Last on the list is the crawl through the tunnels / ruined city below Y’ghatan to escape. With multiple squads converging at the temple, only to find that Leoman had already escaped. There was no actual reason for any of this anymore, to the Empress the siege will be akin to a failure, to followers of the Apocalypse, Leoman will be a matyr who rained Malazan blood. But down here, where the only danger is the unknown is where Bottle shined.

Up till this point, we’ve gotten Bottle’s POV a few times here and there. His ability to use the Holds is extremely interesting, and he’s done a few good jokes. In this seige is where he where I fell in love with his character. Bottle has an ability to essentially transfer his soul to animals around him. He’s been able to communicate to them this whole time, but this came as a huge shock. He uses the ability to bond with a rat, who’s trying to escape as well but in the way rats do where it just runs away from people to somewhere it doesn’t know. The remaning squads all follow a Bottle who is half there in his own body, and half in the rat. Bottle is described as drooling here and crawling here and I thought it was funny.

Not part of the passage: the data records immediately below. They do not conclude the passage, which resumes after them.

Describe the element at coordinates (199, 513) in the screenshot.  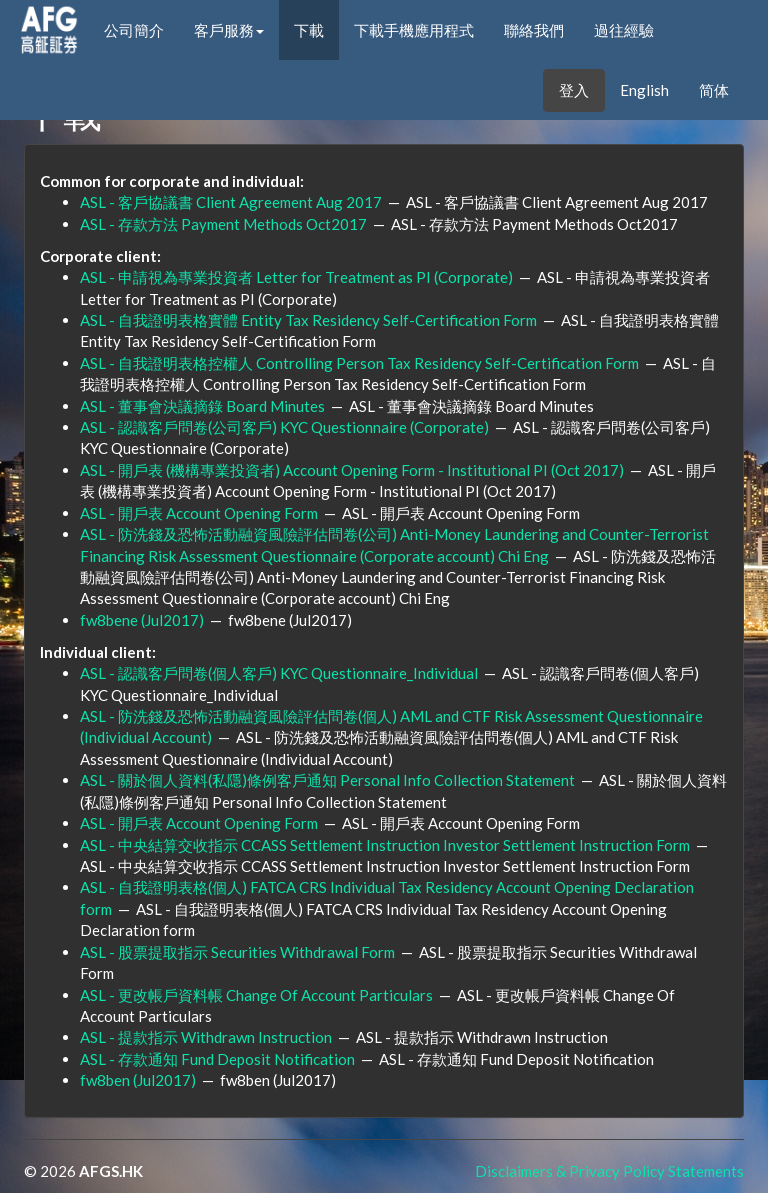 I see `ASL - 開戶表 Account Opening Form` at that location.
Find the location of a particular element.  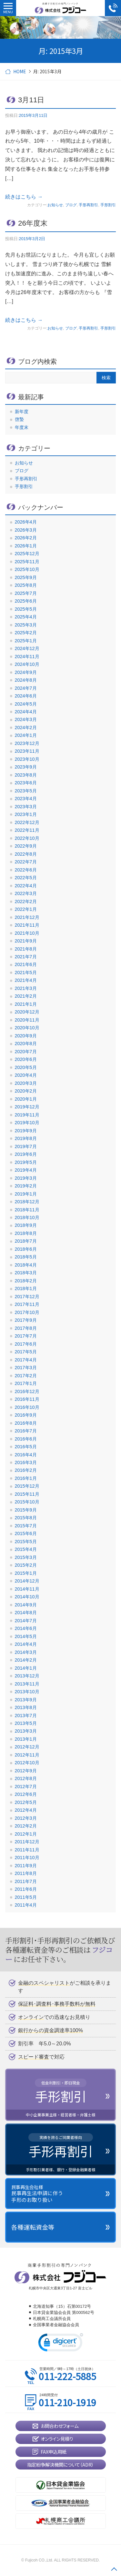 2021年5月 is located at coordinates (26, 972).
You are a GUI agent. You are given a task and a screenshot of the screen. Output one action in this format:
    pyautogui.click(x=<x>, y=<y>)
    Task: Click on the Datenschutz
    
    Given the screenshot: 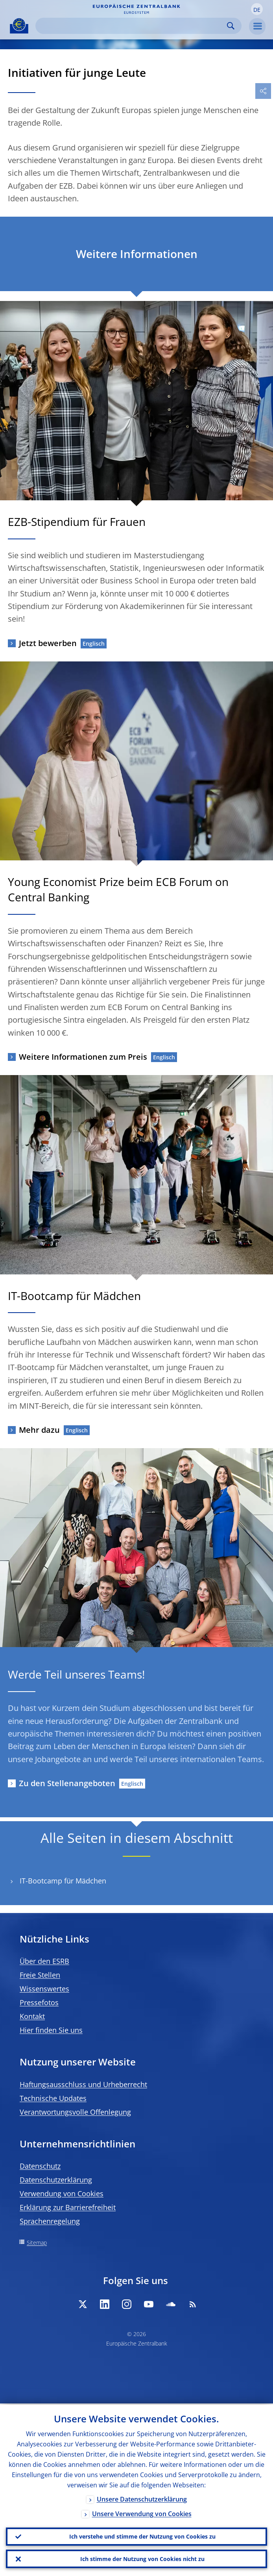 What is the action you would take?
    pyautogui.click(x=40, y=2166)
    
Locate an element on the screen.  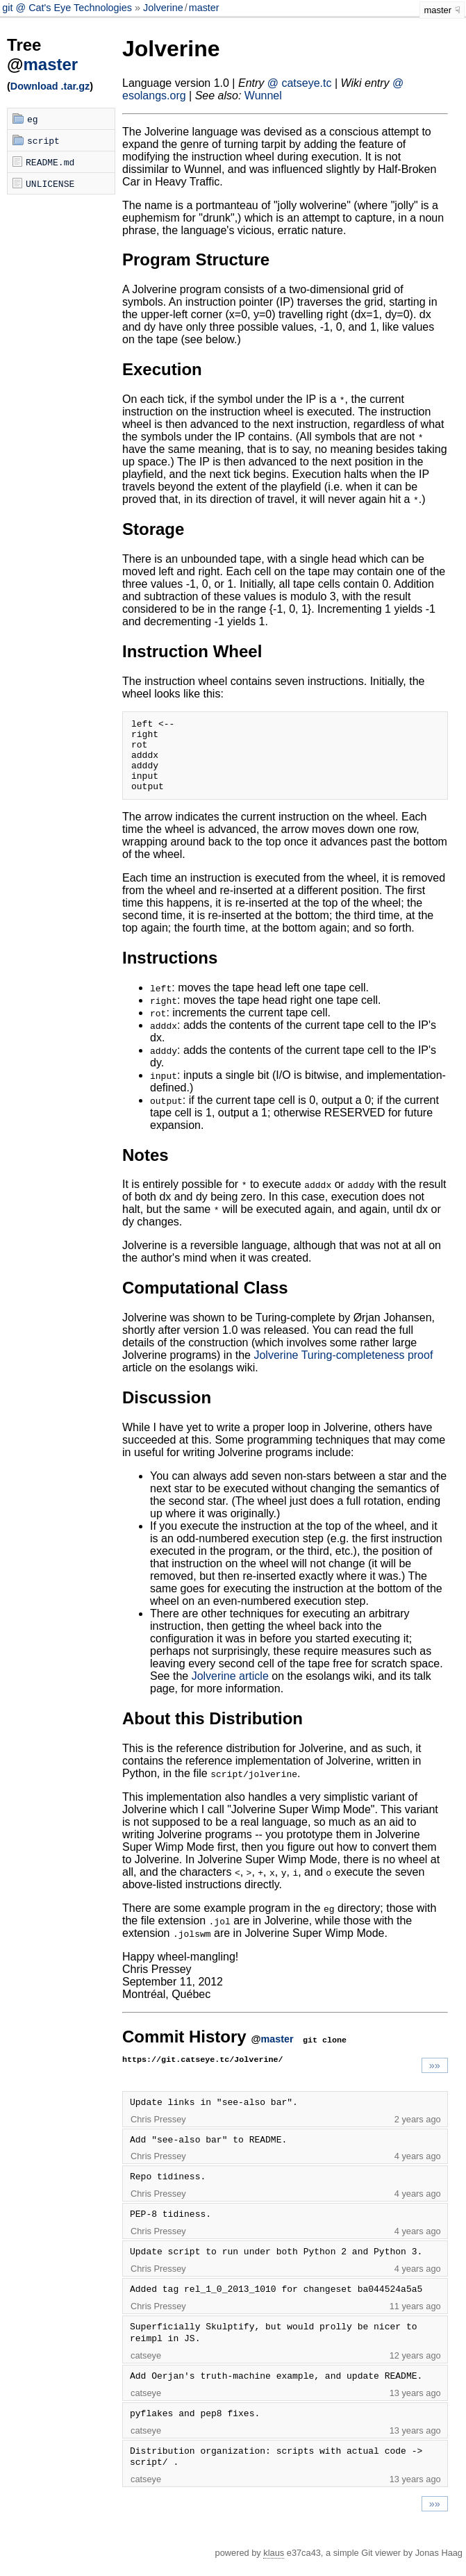 »» is located at coordinates (434, 2080). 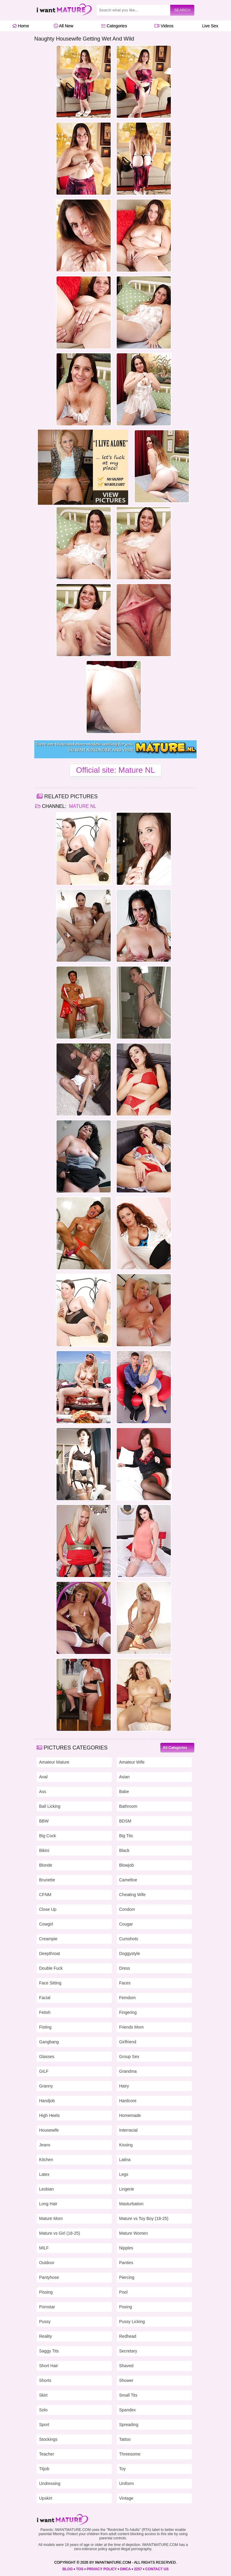 This screenshot has width=231, height=2576. Describe the element at coordinates (124, 1968) in the screenshot. I see `Dress` at that location.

During this crawl we get to see more of what the squad members are like and how they react to the kids. Some treat them kindly, otheres tell the kids to shit on the soldiers behind them, so theres a good variety here. Something I adore here is how alive the entire squad feels, we get perspectives, thoughts, and memories of a select few characters here and there, which in turn gives this sense of humanity to all of them. It’s not just a generic cast of soldiers down there, its multiple squadrons who have the chance to escape the fires of hell and rise from its ashes. But it’s not over yet. With no food, no water, and no obvious exit the squads are stuck underground for a few days. They eventually reach some of the ancient cities honey pots. As soon as Bottle reaches it, he starts munching without thinking too much, and soon basically everyone else follows. They all end up passing out and having these lucid dreams that all involve a higher power of sorts. Fiddler sees the ghost of Hedge, Bottle talks to the Eres’al, Smile dreams of her drowned twin sister. Something of note with Smile is the fact that she grew up around Mael worshippers, with knowedge from the last book of how Mael feels about them, it’s no wonder these worshippers kind of sucked.